[Dataset entries]
▬▬▬▬▬▬

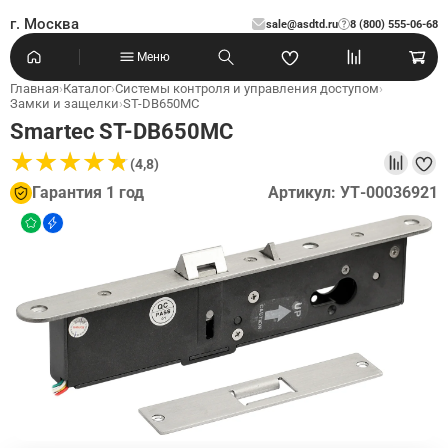
г. Москва
sale@asdtd.ru
8 (800) 555-06-68
?
Меню
Главная
›
Каталог
›
Системы контроля и управления доступом
›
Замки и защелки
›
ST-DB650MC
Smartec ST-DB650MC
★
★
★
★
★
★
★
★
★
★
(4,8)
Гарантия 1 год
Артикул: УТ-00036921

▬▬▬▬▬▬

Omitting all pictures, reproduce the records above in their entirety.

г. Москва
sale@asdtd.ru
8 (800) 555-06-68
?
Меню
Главная
›
Каталог
›
Системы контроля и управления доступом
›
Замки и защелки
›
ST-DB650MC
Smartec ST-DB650MC
★
★
★
★
★
★
★
★
★
★
(4,8)
Гарантия 1 год
Артикул: УТ-00036921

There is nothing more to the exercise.